When you release ashes into the water, they often become quickly mixed into the water and seemingly dissolve. Not all of the particles will dissolve completely, due to the inorganic compounds, but the particles are small and almost undetectable when placed into the water.
When you release the ashes into the water, they will often disappear within minutes. They cannot be found again after.
Impact of the Cremation Urn Location
As has been clarified throughout this article, the method of storing cremation remains in an urn is going to bring the most longevity for families looking to keep the remains around for some time. To provide further clarity here is a bit more information regarding the various types of urns and ways to store them in comparison to how long they may last.
- Biodegradable urns: Biodegradable urns are designed to decompose into the atmosphere.
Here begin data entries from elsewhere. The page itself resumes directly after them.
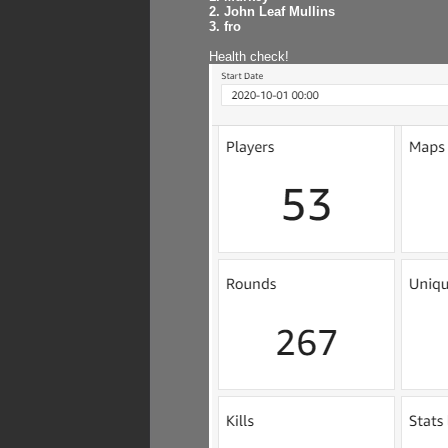
2. John Leaf Mullins
3. fro
Health check!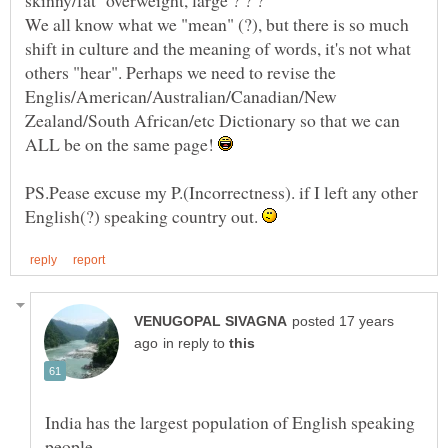
We all know what we "mean" (?), but there is so much
shift in culture and the meaning of words, it's not what
others "hear". Perhaps we need to revise the
Englis/American/Australian/Canadian/New
Zealand/South African/etc Dictionary so that we can
ALL be on the same page!
PS.Pease excuse my P.(Incorrectness). if I left any other
English(?) speaking country out.
posted 17 years
in reply to
India has the largest population of English speaking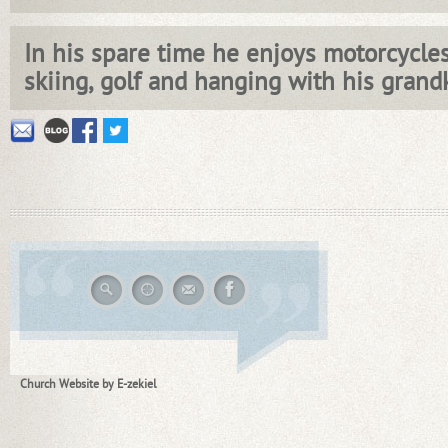
In his spare time he enjoys motorcycles,
skiing, golf and hanging with his grandk
Church Website by E-zekiel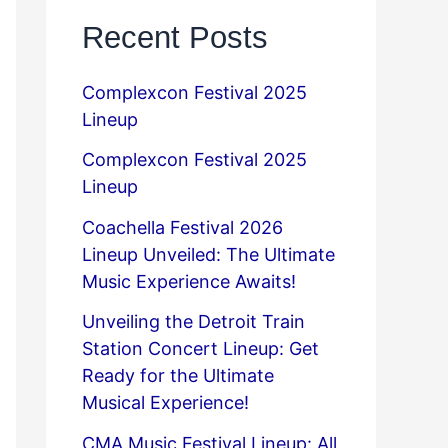
Recent Posts
Complexcon Festival 2025
Lineup
Complexcon Festival 2025
Lineup
Coachella Festival 2026
Lineup Unveiled: The Ultimate
Music Experience Awaits!
Unveiling the Detroit Train
Station Concert Lineup: Get
Ready for the Ultimate
Musical Experience!
CMA Music Festival Lineup: All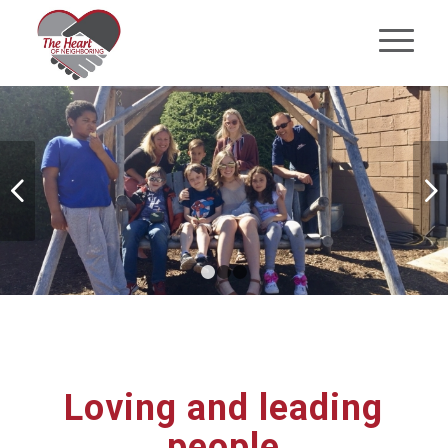
Next
1
2
3
Loving and leading
people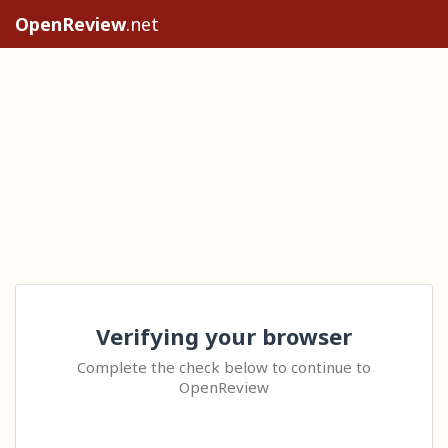
OpenReview
.net
Verifying your browser
Complete the check below to continue to
OpenReview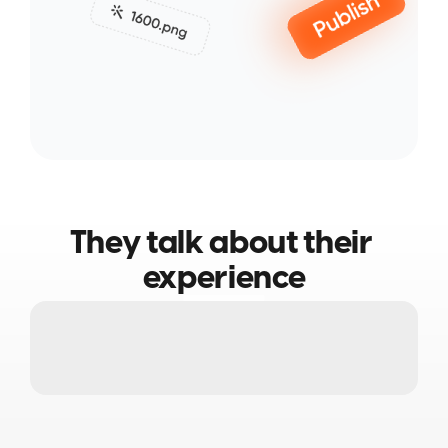
They talk about their 
experience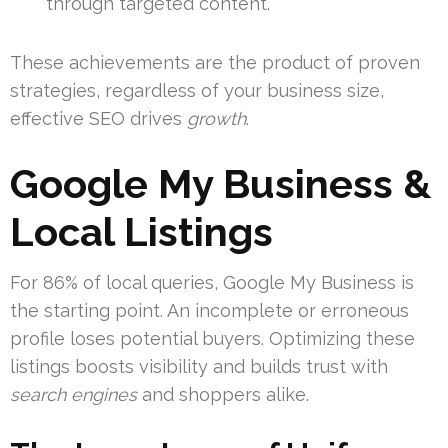
through targeted content.
These achievements are the product of proven
strategies, regardless of your business size,
effective SEO drives
growth
.
Google My Business &
Local Listings
For 86% of local queries, Google My Business is
the starting point. An incomplete or erroneous
profile loses potential buyers. Optimizing these
listings boosts visibility and builds trust with
search engines
and shoppers alike.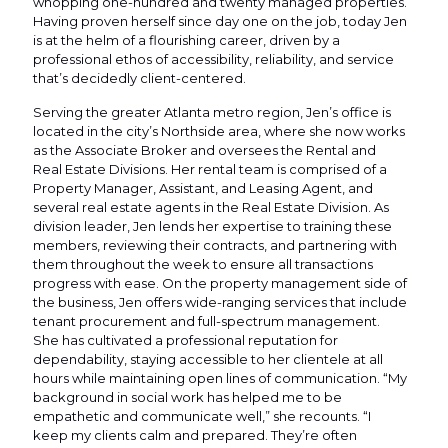
whopping one-hundred and twenty managed properties.
Having proven herself since day one on the job, today Jen
is at the helm of a flourishing career, driven by a
professional ethos of accessibility, reliability, and service
that’s decidedly client-centered.
Serving the greater Atlanta metro region, Jen’s office is
located in the city’s Northside area, where she now works
as the Associate Broker and oversees the Rental and
Real Estate Divisions. Her rental team is comprised of a
Property Manager, Assistant, and Leasing Agent, and
several real estate agents in the Real Estate Division. As
division leader, Jen lends her expertise to training these
members, reviewing their contracts, and partnering with
them throughout the week to ensure all transactions
progress with ease. On the property management side of
the business, Jen offers wide-ranging services that include
tenant procurement and full-spectrum management.
She has cultivated a professional reputation for
dependability, staying accessible to her clientele at all
hours while maintaining open lines of communication. “My
background in social work has helped me to be
empathetic and communicate well,” she recounts. “I
keep my clients calm and prepared. They’re often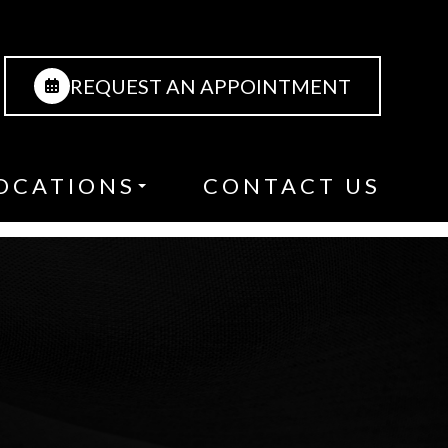
REQUEST AN APPOINTMENT
OCATIONS
CONTACT US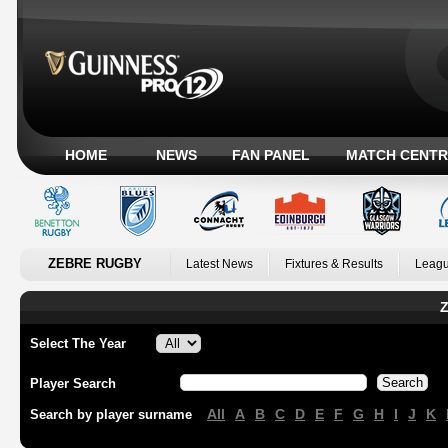
HOME
NEWS
FAN PANEL
MATCH CENTR
ZEBRE RUGBY
Latest News
Fixtures & Results
Leagu
Z
Select The Year
Player Search
All
A
B
C
D
E
F
G
H
I
J
K
Search by player surname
When they are buried, they take weeks or months to break down before the ashes are then integrated into the dirt or soil. When they are placed on water, they will often dissolve quicker, and release the ashes into the water within minutes or hours.
- Urns stored at home: When a permanent urn, like those made from metal, brass, or stone, is stored within the home, it will preserve the ashes for a long time, decades and decades. Avoid placing them in direct sunlight or near open doors or windows to keep them protected from the elements.
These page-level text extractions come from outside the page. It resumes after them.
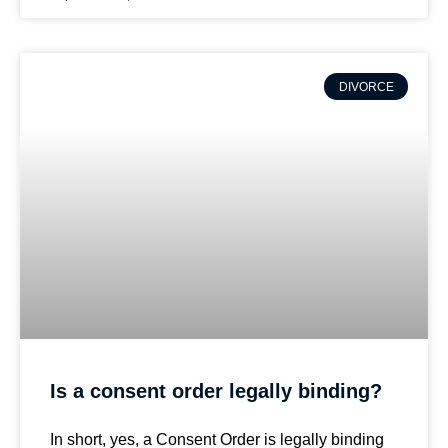
DIVORCE
Is a consent order legally binding?
In short, yes, a Consent Order is legally binding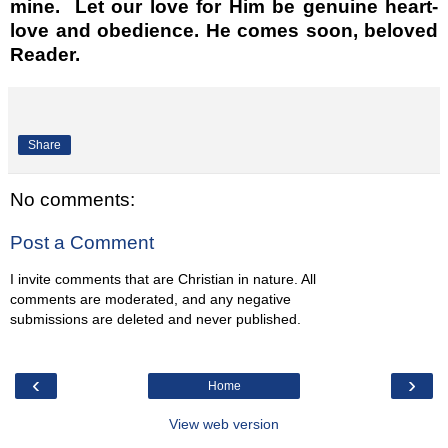
mine. Let our love for Him be genuine heart-
love and obedience. He comes soon, beloved
Reader.
Share
No comments:
Post a Comment
I invite comments that are Christian in nature. All
comments are moderated, and any negative
submissions are deleted and never published.
‹
›
Home
View web version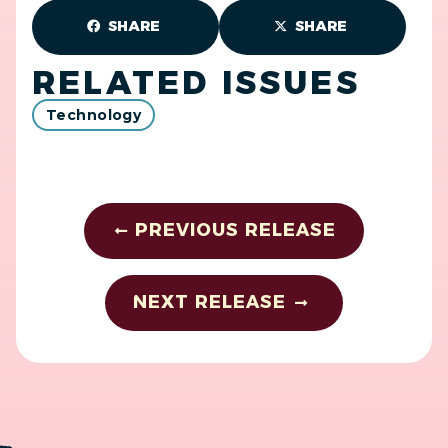
SHARE
SHARE
RELATED ISSUES
Technology
PREVIOUS RELEASE
NEXT RELEASE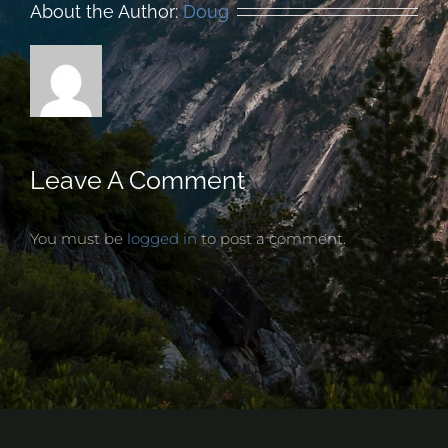
About the Author:
Doug
Leave A Comment
You must be
logged in
to post a comment.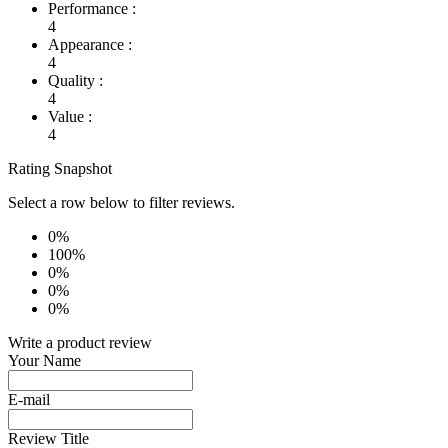
Performance :
4
Appearance :
4
Quality :
4
Value :
4
Rating Snapshot
Select a row below to filter reviews.
0%
100%
0%
0%
0%
Write a product review
Your Name
E-mail
Review Title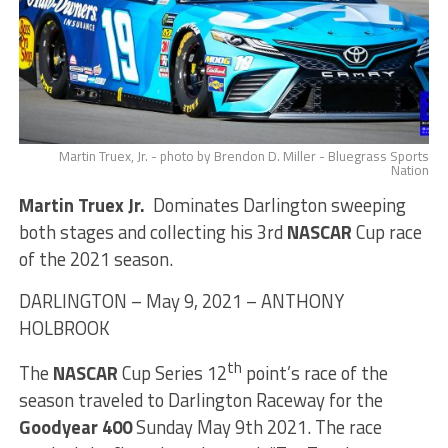
Martin Truex, Jr. - photo by Brendon D. Miller - Bluegrass Sports
Nation
Martin Truex Jr.
Dominates Darlington sweeping
both stages and collecting his 3rd
NASCAR
Cup race
of the 2021 season.
DARLINGTON – May 9, 2021 – ANTHONY
HOLBROOK
th
The
NASCAR
Cup Series 12
point’s race of the
season traveled to Darlington Raceway for the
Goodyear 400
Sunday May 9th 2021. The race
- Urns stored in a columbarium: Columbariums are used to store the cremation urns within a cemetery setting. Although this approach keeps the remains moderately sheltered, a combination of humidity/dampness within a mausoleum or exposure to sunlight, wind, rain, and other weather elements will significantly impact the longevity and durability of your urn. If the cremation urn is replaced before breaking down too much to expose the cremation ashes, then the ashes can be preserved for an equally long time. However, if the remains are left in a wooden cremation urn that slowly deteriorates from exposure to the rain, it will form leaks and thus expose the ashes to the outdoor elements. The urn will likely last for a number of years before needing to be replaced, but won’t last as long as those kept indoors without exposure to the elements.
- Cremation jewelry: Cremation Jewelry is another way to store the cremated ashes of a family member or loved one who has passed away. A small pinch of ashes can be placed inside the center of the cremation jewelry, safely housing them for many years. As long as the necklace is cared for properly, as one would with any fine jewelry, the ashes remain intact for decades.
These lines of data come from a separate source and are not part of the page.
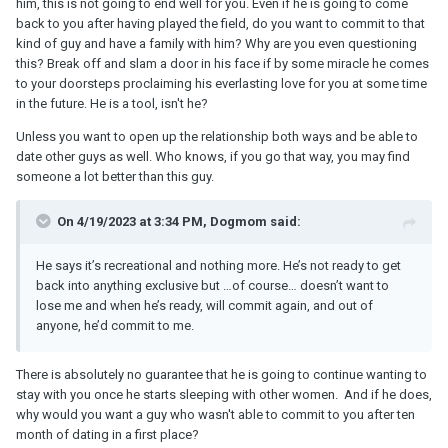
him, this is not going to end well for you. Even if he is going to come
back to you after having played the field, do you want to commit to that
kind of guy and have a family with him? Why are you even questioning
this? Break off and slam a door in his face if by some miracle he comes
to your doorsteps proclaiming his everlasting love for you at some time
in the future. He is a tool, isn't he?
Unless you want to open up the relationship both ways and be able to
date other guys as well. Who knows, if you go that way, you may find
someone a lot better than this guy.
On 4/19/2023 at 3:34 PM, Dogmom said:
He says it’s recreational and nothing more. He’s not ready to get
back into anything exclusive but …of course… doesn’t want to
lose me and when he’s ready, will commit again, and out of
anyone, he’d commit to me.
There is absolutely no guarantee that he is going to continue wanting to
stay with you once he starts sleeping with other women. And if he does,
why would you want a guy who wasn't able to commit to you after ten
month of dating in a first place?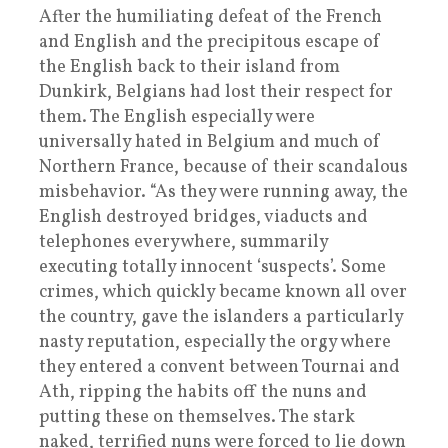
After the humiliating defeat of the French
and English and the precipitous escape of
the English back to their island from
Dunkirk, Belgians had lost their respect for
them. The English especially were
universally hated in Belgium and much of
Northern France, because of their scandalous
misbehavior. “As they were running away, the
English destroyed bridges, viaducts and
telephones everywhere, summarily
executing totally innocent ‘suspects’. Some
crimes, which quickly became known all over
the country, gave the islanders a particularly
nasty reputation, especially the orgy where
they entered a convent between Tournai and
Ath, ripping the habits off the nuns and
putting these on themselves. The stark
naked, terrified nuns were forced to lie down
Preserving and Remembering a Loved One for Years
Saying goodbye to someone who has passed away is no easy thing to endure. For some people, simply knowing that a loved one can remain close for the remainder of life or even decades beyond brings peace and calm that helps with the mourning process. When you’re deciding the best approach for what to do with the cremated ashes of a loved one, take time to stop and consider how important it might be to you to keep those ashes well preserved so that you can continue to enjoy the memories long after they’ve passed. Whether you select a permanent or biodegradable cremation urn, or you are deciding on what type of environment you wish to store it in, keep yourself informed of what each one means so that you can make the best decision for you and your family.